--- START ---
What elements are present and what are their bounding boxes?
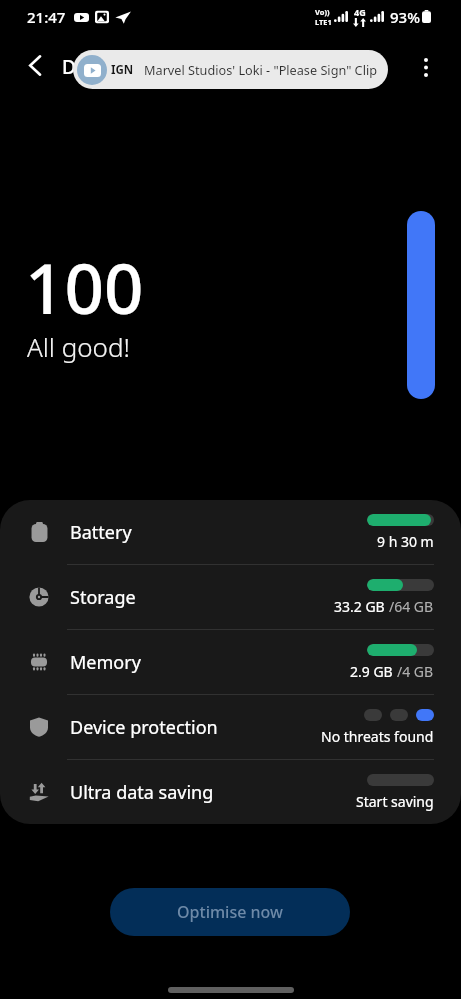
button[interactable]: Ultra data saving xyxy=(0,760,461,824)
staticText: All good! xyxy=(27,329,130,364)
button[interactable]: Storage xyxy=(0,565,461,629)
button[interactable]: IGN xyxy=(73,50,388,89)
button[interactable]: Optimise now xyxy=(110,888,350,936)
staticText: IGN xyxy=(111,62,134,78)
staticText: Vo)) xyxy=(315,7,330,17)
staticText: /64 GB xyxy=(389,597,434,616)
staticText: 33.2 GB xyxy=(334,597,389,616)
staticText: Ultra data saving xyxy=(70,780,214,805)
button[interactable]: More options xyxy=(404,45,448,89)
button[interactable]: Battery xyxy=(0,500,461,564)
staticText: Storage xyxy=(70,585,136,610)
staticText: No threats found xyxy=(321,727,434,746)
button[interactable]: Back xyxy=(13,43,57,87)
staticText: 21:47 xyxy=(27,7,66,27)
staticText: 2.9 GB xyxy=(350,662,397,681)
staticText: LTE1 xyxy=(315,17,332,27)
staticText: Battery xyxy=(70,520,132,545)
staticText: Device protection xyxy=(70,715,218,740)
staticText: Memory xyxy=(70,650,141,675)
staticText: 9 h 30 m xyxy=(377,532,434,551)
staticText: /4 GB xyxy=(397,662,434,681)
staticText: Start saving xyxy=(356,792,434,811)
staticText: 4G xyxy=(354,6,366,18)
staticText: 93% xyxy=(390,7,420,27)
staticText: 100 xyxy=(25,240,144,334)
staticText: Optimise now xyxy=(177,901,283,923)
staticText: Marvel Studios' Loki - "Please Sign" Cli… xyxy=(144,61,377,78)
button[interactable]: Device protection xyxy=(0,695,461,759)
button[interactable]: Memory xyxy=(0,630,461,694)
staticText: Device care xyxy=(62,54,166,80)
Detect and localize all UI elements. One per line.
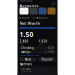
staticText: Savings: [21, 50, 30, 54]
staticText: Checking: [21, 46, 34, 50]
staticText: 1,140: [45, 50, 54, 54]
staticText: Portfolio: [20, 0, 32, 2]
button[interactable]: Checking: [20, 47, 56, 50]
staticText: Move: [24, 58, 32, 61]
staticText: 2,480: [20, 40, 28, 43]
button[interactable]: Subscriptions: [20, 67, 56, 74]
button[interactable]: Move: [20, 57, 36, 61]
staticText: Expenses: [20, 62, 32, 66]
staticText: Subscriptions: [21, 68, 31, 70]
staticText: Accounts: [20, 3, 38, 8]
staticText: Income: [20, 44, 24, 46]
staticText: 4 active this month: [21, 71, 32, 72]
button[interactable]: Card one: [20, 8, 28, 15]
button[interactable]: Deposit: [38, 57, 56, 61]
button[interactable]: Portfolio: [20, 0, 38, 8]
staticText: 1,020: [38, 40, 48, 43]
staticText: Net Worth: [20, 21, 40, 26]
staticText: 820: [48, 46, 54, 50]
button[interactable]: Savings: [20, 51, 56, 54]
button[interactable]: Card two: [30, 8, 38, 15]
button[interactable]: Profile: [52, 2, 56, 6]
staticText: Transfer between accounts: [20, 55, 40, 56]
staticText: Spend: [38, 44, 44, 46]
staticText: Deposit: [42, 58, 52, 61]
staticText: 1.50: [20, 30, 34, 39]
button[interactable]: Card four: [48, 8, 56, 15]
staticText: Active · 4 accounts: [22, 16, 47, 20]
button[interactable]: Card three: [38, 8, 46, 15]
button[interactable]: More: [44, 74, 58, 75]
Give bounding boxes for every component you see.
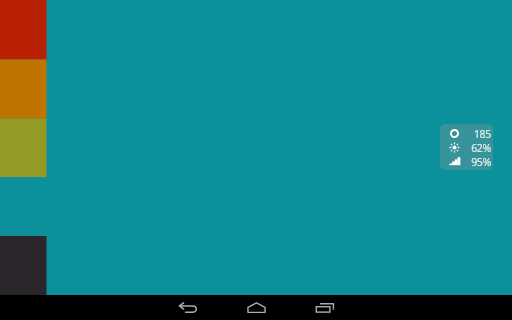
button[interactable]: Dark category <box>0 236 47 295</box>
button[interactable]: Recent apps <box>290 295 358 320</box>
staticText: 185 <box>473 127 491 140</box>
staticText: 95% <box>471 155 491 168</box>
button[interactable]: Status widget <box>440 124 493 170</box>
button[interactable]: Olive category <box>0 119 47 178</box>
button[interactable]: Red category <box>0 0 47 60</box>
staticText: 62% <box>471 141 491 154</box>
button[interactable]: Home <box>222 295 290 320</box>
button[interactable]: Orange category <box>0 60 47 119</box>
button[interactable]: Back <box>154 295 222 320</box>
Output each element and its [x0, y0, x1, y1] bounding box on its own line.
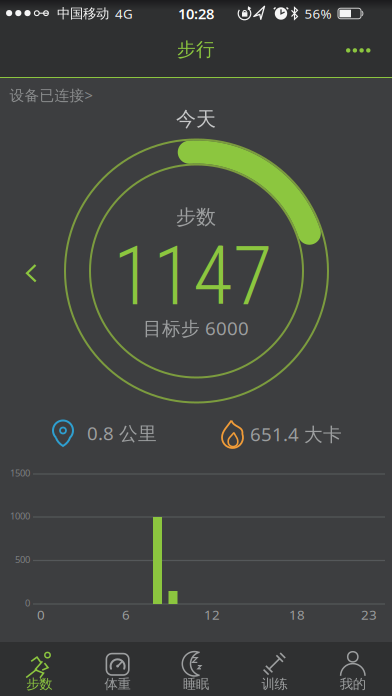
staticText: 0	[25, 597, 30, 609]
staticText: 1000	[10, 510, 30, 522]
staticText: 我的	[340, 676, 366, 692]
staticText: 4G	[115, 5, 133, 22]
staticText: 18	[289, 606, 305, 623]
staticText: 56%	[304, 5, 332, 22]
staticText: 今天	[176, 107, 216, 131]
staticText: 500	[15, 553, 30, 566]
staticText: 设备已连接>	[10, 85, 92, 105]
staticText: 睡眠	[183, 676, 209, 692]
staticText: 1147	[113, 229, 273, 324]
staticText: 体重	[105, 676, 131, 692]
staticText: 目标步 6000	[143, 316, 249, 340]
staticText: 0	[37, 606, 45, 623]
button[interactable]: Previous Day	[22, 264, 40, 282]
button[interactable]: 我的	[314, 642, 392, 696]
staticText: 1500	[10, 467, 30, 479]
staticText: 训练	[261, 676, 287, 692]
staticText: 步数	[176, 205, 216, 229]
button[interactable]: 步数	[0, 642, 78, 696]
button[interactable]: More	[346, 40, 371, 60]
button[interactable]: 睡眠	[157, 642, 235, 696]
staticText: 12	[204, 606, 220, 623]
button[interactable]: 体重	[78, 642, 157, 696]
staticText: 10:28	[178, 4, 214, 23]
staticText: 6	[122, 606, 130, 623]
staticText: 中国移动	[57, 5, 109, 22]
staticText: 步行	[177, 38, 215, 61]
staticText: 23	[361, 606, 377, 623]
staticText: 0.8 公里	[87, 421, 157, 445]
staticText: 651.4 大卡	[250, 422, 342, 446]
staticText: 步数	[26, 676, 52, 692]
button[interactable]: 训练	[235, 642, 314, 696]
button[interactable]: 设备已连接>	[10, 85, 92, 105]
--- END ---
**EXERCISE AIM**
If a line in the material above holds the word "bounding", count it, then give the total as a bare number.

**RESULT OF THIS EXERCISE**
3